Sequestration is Rolling Back Advances in Autism
April 2 is World Autism Day as declared by the United Nations to draw attention to "inadequate support structures" for this life-long developmental disability. To celebrate, Congress sequestered. For families living with autism, sequestration is the Congressional gift that keeps giving.
Sequestration and the gift of interrupted research:
Since 1998, the National Institute of Health has supported 260 research projects on the causes, treatments and prevention of autism. That research has led to scientific breakthroughs that would not be possible without the consistent and reliable support provided by taxpayers. For those years, we knew that we were in this together and that a breakthrough in autism was, ultimately, a breakthrough for our collective good.
So of course NIH is getting cut.
Sequestration and the gift of delayed development:
In 1975, under President Gerald Ford, Title I of the Elementary and Secondary Education Act became home to the Individuals with Disability Education Act. Today, taxpayers infuse $11.6 billion dollars in providing education to children once institutionalized as ineducable. Congress, cutting IDEA funding by $644 million, has decided that it is too expensive. In simple math, that means about 4,351 disabled students will go without supportive services.

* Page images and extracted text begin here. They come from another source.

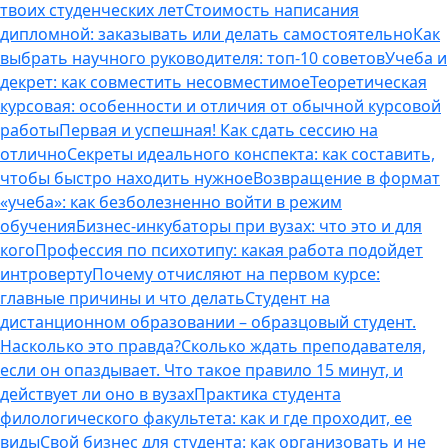
твоих студенческих лет
Стоимость написания
дипломной: заказывать или делать самостоятельно
Как
выбрать научного руководителя: топ-10 советов
Учеба и
декрет: как совместить несовместимое
Теоретическая
курсовая: особенности и отличия от обычной курсовой
работы
Первая и успешная! Как сдать сессию на
отлично
Секреты идеального конспекта: как составить,
чтобы быстро находить нужное
Возвращение в формат
«учеба»: как безболезненно войти в режим
обучения
Бизнес-инкубаторы при вузах: что это и для
кого
Профессия по психотипу: какая работа подойдет
интроверту
Почему отчисляют на первом курсе:
главные причины и что делать
Студент на
дистанционном образовании – образцовый студент.
Насколько это правда?
Сколько ждать преподавателя,
если он опаздывает. Что такое правило 15 минут, и
действует ли оно в вузах
Практика студента
филологического факультета: как и где проходит, ее
виды
Свой бизнес для студента: как организовать и не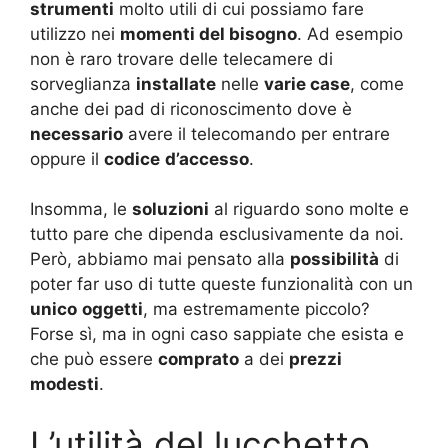
strumenti
molto utili di cui possiamo fare
utilizzo nei
momenti del bisogno
. Ad esempio
non è raro trovare delle telecamere di
sorveglianza
installate
nelle
varie case
, come
anche dei pad di riconoscimento dove è
necessario
avere il telecomando per entrare
oppure il
codice
d’accesso
.
Insomma, le
soluzioni
al riguardo sono molte e
tutto pare che dipenda esclusivamente da noi.
Però, abbiamo mai pensato alla
possibilità
di
poter far uso di tutte queste funzionalità con un
unico
oggetti
, ma estremamente piccolo?
Forse sì, ma in ogni caso sappiate che esista e
che può essere
comprato
a dei
prezzi
modesti
.
L’utilità del lucchetto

Of course, those families won’t see their taxes go down according to that reduction, but more troubling is the years it will take those students to catch back up academically, developmentally, physically, emotionally and behaviorally.
Sequestration and the gift of straining military families:
Since 2007, former Congressman Joe Sestak (D-Penn.) and then-Congresswoman Kristen Gillibrand (D-N.Y.) have been working on improving life for the 25,000 military dependent children with autism. They found that the stress of repeated deployments and the pattern of permanent relocating every three years was not only too stressful for many autistic children, it was interrupting vital relationships and therapeutic progress. Recently, Senator Gillibrand (D-N.Y.) was successful in passing legislation that increased services through the military’s insurance provider, Tricare. Her colleagues in the House, however, were concerned that this increase in covered therapy would be too expensive so the services will sunset after one year. Sequestration pulls $500 billion out of the Department of Defense budget including health care services for military families.

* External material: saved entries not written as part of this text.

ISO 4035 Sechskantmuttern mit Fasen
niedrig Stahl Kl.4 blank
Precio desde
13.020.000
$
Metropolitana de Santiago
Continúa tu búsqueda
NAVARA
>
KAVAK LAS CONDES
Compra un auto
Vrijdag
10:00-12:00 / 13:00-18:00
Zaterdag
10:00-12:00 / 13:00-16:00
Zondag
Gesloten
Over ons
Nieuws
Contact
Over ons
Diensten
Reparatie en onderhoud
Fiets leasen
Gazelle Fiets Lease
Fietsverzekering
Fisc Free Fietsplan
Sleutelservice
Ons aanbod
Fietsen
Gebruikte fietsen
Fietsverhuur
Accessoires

The true nonsense of reducing research, education and therapeutic services to children with autism, as we celebrate World Autism Day, is that there are ways to reduce the cost of research, education and therapeutic services without reducing the benefits of research, education, and therapeutic services. Technological breakthroughs would have allowed Congress to act both humanely and responsibility with just a little research into advances like:
1. Cloud Computing: startups like Vivana are taking advantage of what cloud computing and analytics can do to help the entire collaborative care team better communicate, plan and analyze impact of services.
2. Biomechanics: Researchers like Victoria Chestler are bringing together advances in camera technology and computing to study ways to improve physical therapy.
3. Apps: giants like Apple are bring the power of apps to students who aren't able to communicate without help, because hearing your child say "I love you" even if computer generated is better than never hearing it said at all.
4. Video Mapping: Even though all the research finds that therapy is significantly more effective when children are diagnosed by three, the average age of diagnosis is five years old. Researchers at the University of Minnesota have developed technology that video maps the movement of infants and allows for diagnosis in infancy.